Elsewhere in the paper, Margo Lanagan’s Tender Morsels gets a rave review from Meg Rosoff and Eric Brown provides his pointless monthly round up of recent SF titles. It is a thankless task: four hundred words on four novels, striking a balance that manages to avoid being either comprehensive or informative. Even given this though, the column is not as useful as it could be. Consider this review of Child of a Dead God by Barb Hendee and JC Hendee which I will quote in full:
Magiere the dhampire (half human, half vampire) and Leesil the elf, accompanied by Wynn the sage and Chap the canine protector, leave the elven territories on a quest to discover a mysterious artifact concealed in a castle in the ice-bound southern mountains.
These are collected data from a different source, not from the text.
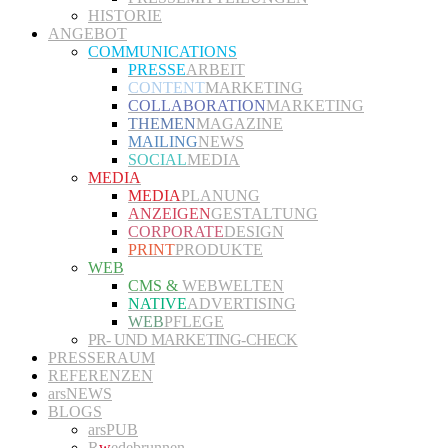
HISTORIE
ANGEBOT
COMMUNICATIONS
PRESSE
ARBEIT
CONTENT
MARKETING
COLLABORATION
MARKETING
THEMEN
MAGAZINE
MAILING
NEWS
SOCIAL
MEDIA
MEDIA
MEDIA
PLANUNG
ANZEIGEN
GESTALTUNG
CORPORATE
DESIGN
PRINT
PRODUKTE
WEB
CMS &
WEBWELTEN
NATIVE
ADVERTISING
WEB
PFLEGE
PR- UND MARKETING-CHECK
PRESSERAUM
REFERENZEN
arsNEWS
BLOGS
arsPUB
R
w
edebrunnen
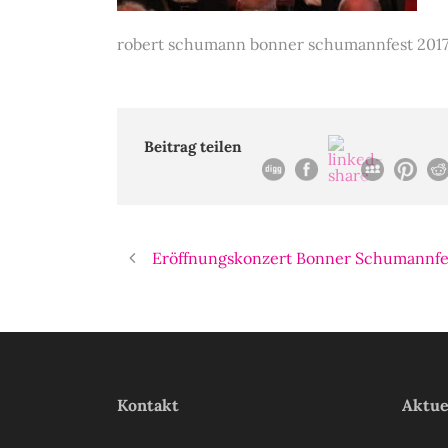
robert schumann bonner schumannfest 2017
Beitrag teilen
Eröffnungskonzert Bonner Schumannfe
Kontakt
Aktue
The object in question – a magical orb – is a powerful relic from the times of Forgotten History, and Magiere must find it before it falls into the clutches of her evil vampire half-brother Welstiel, who follows her with a pack of feral vampires.
Already half the word count has disappeared in synopsis but, fair enough, Brown conveys not just the plot but its essential lameness. Who is this review aimed at though? “Chap the canine protector”? How many Guardian readers were likely to have any interest in this novel? With such limited space available for SF it would be nice if the coverage was more target at books that might conveicably hold some interest to anyone beyond the most generic of genre readers. Next we get a sentence of criticism:
Book six in the Noble Dead series treads standard fantasy territory, with cliché piled on cliché, and too much travelogue between set-piece confrontations.
An almost text book assessment of the problems of commercial fantasy and one that is already evoked in the reader’s mind as soon as they have read the synopsis. It is unusually negative for Brown but only reinforces the lack of any need to review this book in the first place. Book six, indeed. There is just time for one more sentence of analysis:
But the Hendees go about their business with obvious affection for Magiere and Leesil, who are portrayed with a depth rare in formula fantasy.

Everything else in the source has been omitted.